• EXERCISE DIRECTIONS
Please repeat the data exactly. Any picture in it stays out.

** SUPPLIED RECORDS follows **

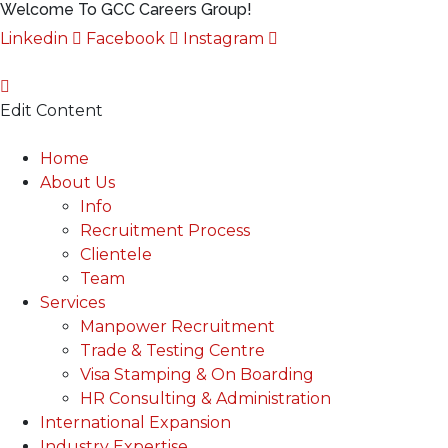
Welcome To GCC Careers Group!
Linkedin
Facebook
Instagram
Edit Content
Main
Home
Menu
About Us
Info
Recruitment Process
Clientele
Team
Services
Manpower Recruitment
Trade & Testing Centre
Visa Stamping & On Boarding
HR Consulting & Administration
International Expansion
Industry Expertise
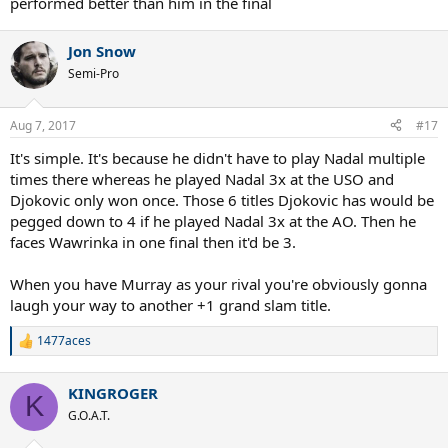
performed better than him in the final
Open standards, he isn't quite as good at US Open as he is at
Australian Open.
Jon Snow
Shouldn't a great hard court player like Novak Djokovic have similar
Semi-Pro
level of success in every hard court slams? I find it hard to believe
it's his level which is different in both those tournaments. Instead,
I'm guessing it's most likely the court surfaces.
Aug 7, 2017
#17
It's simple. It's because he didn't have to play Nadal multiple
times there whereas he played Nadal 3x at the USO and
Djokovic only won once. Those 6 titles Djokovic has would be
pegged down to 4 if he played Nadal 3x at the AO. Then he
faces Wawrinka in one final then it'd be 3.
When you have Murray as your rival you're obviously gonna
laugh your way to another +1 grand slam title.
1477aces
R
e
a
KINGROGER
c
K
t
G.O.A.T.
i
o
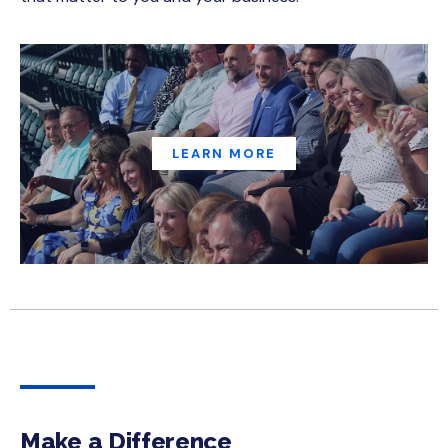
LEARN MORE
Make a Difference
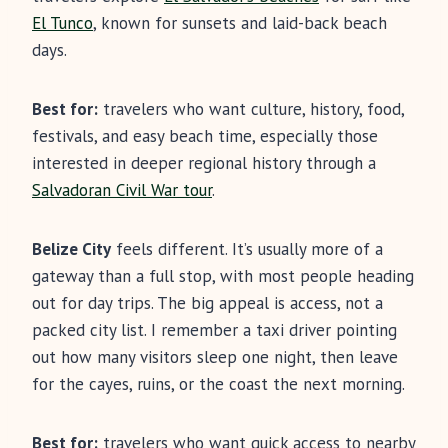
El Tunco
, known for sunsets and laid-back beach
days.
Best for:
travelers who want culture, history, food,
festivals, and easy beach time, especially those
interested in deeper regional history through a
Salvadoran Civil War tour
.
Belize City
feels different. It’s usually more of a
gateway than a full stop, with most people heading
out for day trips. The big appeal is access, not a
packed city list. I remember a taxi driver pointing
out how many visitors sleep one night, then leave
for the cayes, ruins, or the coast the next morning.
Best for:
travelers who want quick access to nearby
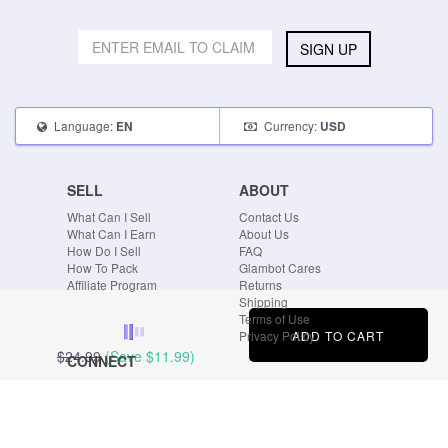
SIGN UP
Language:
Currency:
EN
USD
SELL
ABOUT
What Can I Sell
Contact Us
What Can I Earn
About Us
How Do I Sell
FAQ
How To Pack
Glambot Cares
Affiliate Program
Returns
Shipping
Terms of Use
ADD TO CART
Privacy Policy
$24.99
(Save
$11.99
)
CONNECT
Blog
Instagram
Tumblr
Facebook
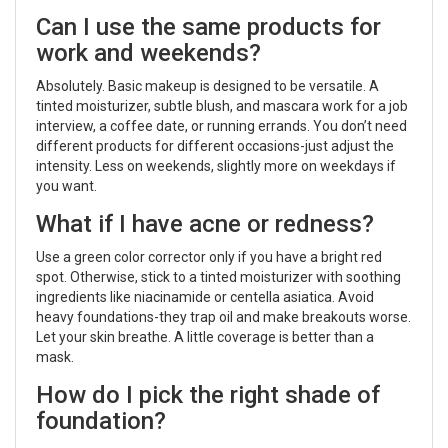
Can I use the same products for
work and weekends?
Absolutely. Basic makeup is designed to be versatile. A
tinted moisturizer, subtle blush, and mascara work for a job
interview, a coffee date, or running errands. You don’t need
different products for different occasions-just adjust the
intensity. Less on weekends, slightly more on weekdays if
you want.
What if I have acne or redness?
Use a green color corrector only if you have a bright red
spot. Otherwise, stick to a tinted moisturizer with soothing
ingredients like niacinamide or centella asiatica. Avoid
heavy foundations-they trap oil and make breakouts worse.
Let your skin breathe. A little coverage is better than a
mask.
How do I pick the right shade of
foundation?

** End of SUPPLIED RECORDS **

• REPLY
Welcome To GCC Careers Group!
Linkedin
Facebook
Instagram
Edit Content
Main
Home
Menu
About Us
Info
Recruitment Process
Clientele
Team
Services
Manpower Recruitment
Trade & Testing Centre
Visa Stamping & On Boarding
HR Consulting & Administration
International Expansion
Industry Expertise
performed better than him in the final
Open standards, he isn't quite as good at US Open as he is at
Australian Open.
Jon Snow
Shouldn't a great hard court player like Novak Djokovic have similar
Semi-Pro
level of success in every hard court slams? I find it hard to believe
it's his level which is different in both those tournaments. Instead,
I'm guessing it's most likely the court surfaces.
Aug 7, 2017
#17
It's simple. It's because he didn't have to play Nadal multiple
times there whereas he played Nadal 3x at the USO and
Djokovic only won once. Those 6 titles Djokovic has would be
pegged down to 4 if he played Nadal 3x at the AO. Then he
faces Wawrinka in one final then it'd be 3.
When you have Murray as your rival you're obviously gonna
laugh your way to another +1 grand slam title.
1477aces
R
e
a
KINGROGER
c
K
t
G.O.A.T.
i
o
LEARN MORE
Make a Difference
El Tunco
, known for sunsets and laid-back beach
days.
Best for:
travelers who want culture, history, food,
festivals, and easy beach time, especially those
interested in deeper regional history through a
Salvadoran Civil War tour
.
Belize City
feels different. It’s usually more of a
gateway than a full stop, with most people heading
out for day trips. The big appeal is access, not a
packed city list. I remember a taxi driver pointing
out how many visitors sleep one night, then leave
for the cayes, ruins, or the coast the next morning.
Best for:
travelers who want quick access to nearby
SIGN UP
Language:
Currency:
EN
USD
SELL
ABOUT
What Can I Sell
Contact Us
What Can I Earn
About Us
How Do I Sell
FAQ
How To Pack
Glambot Cares
Affiliate Program
Returns
Shipping
Terms of Use
ADD TO CART
Privacy Policy
$24.99
(Save
$11.99
)
CONNECT
Blog
Instagram
Tumblr
Facebook
Can I use the same products for
work and weekends?
Absolutely. Basic makeup is designed to be versatile. A
tinted moisturizer, subtle blush, and mascara work for a job
interview, a coffee date, or running errands. You don’t need
different products for different occasions-just adjust the
intensity. Less on weekends, slightly more on weekdays if
you want.
What if I have acne or redness?
Use a green color corrector only if you have a bright red
spot. Otherwise, stick to a tinted moisturizer with soothing
ingredients like niacinamide or centella asiatica. Avoid
heavy foundations-they trap oil and make breakouts worse.
Let your skin breathe. A little coverage is better than a
mask.
How do I pick the right shade of
foundation?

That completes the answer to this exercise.